Extracted data entries

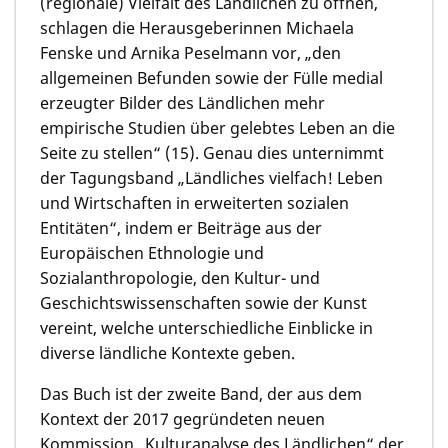
(regionale) Vielfalt des Ländlichen zu öffnen,
schlagen die Herausgeberinnen Michaela
Fenske und Arnika Peselmann vor, „den
allgemeinen Befunden sowie der Fülle medial
erzeugter Bilder des Ländlichen mehr
empirische Studien über gelebtes Leben an die
Seite zu stellen“ (15). Genau dies unternimmt
der Tagungsband „Ländliches vielfach! Leben
und Wirtschaften in erweiterten sozialen
Entitäten“, indem er Beiträge aus der
Europäischen Ethnologie und
Sozialanthropologie, den Kultur- und
Geschichtswissenschaften sowie der Kunst
vereint, welche unterschiedliche Einblicke in
diverse ländliche Kontexte geben.
Das Buch ist der zweite Band, der aus dem
Kontext der 2017 gegründeten neuen
Kommission „Kulturanalyse des Ländlichen“ der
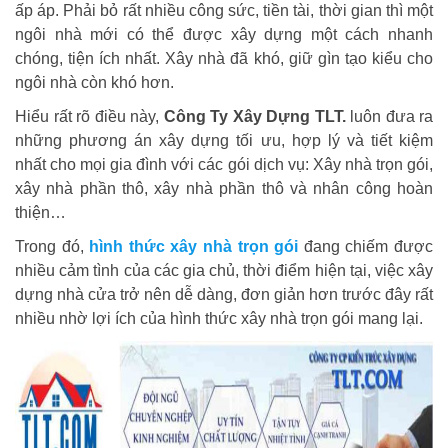
ấp áp. Phải bỏ rất nhiều công sức, tiền tài, thời gian thì một
ngôi nhà mới có thể được xây dựng một cách nhanh
chóng, tiện ích nhất. Xây nhà đã khó, giữ gìn tạo kiểu cho
ngôi nhà còn khó hơn.
Hiểu rất rõ điều này,
Công Ty Xây Dựng TLT.
luôn đưa ra
những phương án xây dựng tối ưu, hợp lý và tiết kiệm
nhất cho mọi gia đình với các gói dịch vụ: Xây nhà trọn gói,
xây nhà phần thô, xây nhà phần thô và nhân công hoàn
thiện…
Trong đó,
hình thức xây nhà trọn gói
đang chiếm được
nhiều cảm tình của các gia chủ, thời điểm hiện tại, việc xây
dựng nhà cửa trở nên dễ dàng, đơn giản hơn trước đây rất
nhiều nhờ lợi ích của hình thức xây nhà trọn gói mang lại.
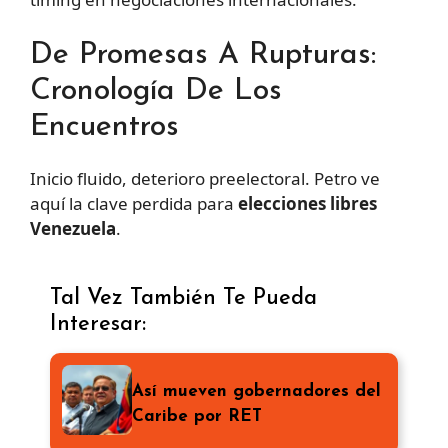
De Promesas A Rupturas:
Cronología De Los
Encuentros
Inicio fluido, deterioro preelectoral. Petro ve
aquí la clave perdida para
elecciones libres
Venezuela
.
Tal Vez También Te Pueda
Interesar:
Así mueven gobernadores del
Caribe por RET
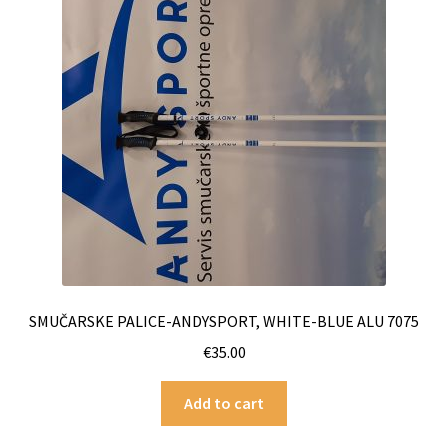
SMUČARSKE PALICE-ANDYSPORT, WHITE-BLUE ALU 7075
€
35.00
Add to cart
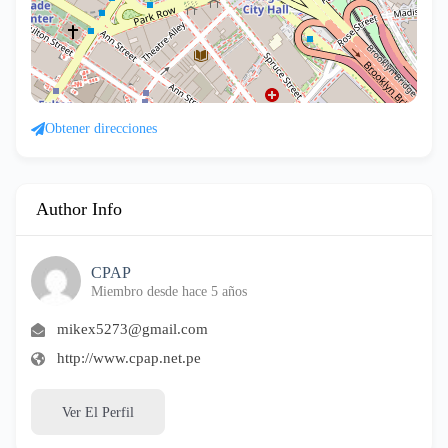
Obtener direcciones
Author Info
CPAP
Miembro desde hace 5 años
mikex5273@gmail.com
http://www.cpap.net.pe
Ver El Perfil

ABOUT THIS EXERCISE
Go through the records above and copy every line holding the word "sowie".

SOLVED PROBLEM
allgemeinen Befunden sowie der Fülle medial
Geschichtswissenschaften sowie der Kunst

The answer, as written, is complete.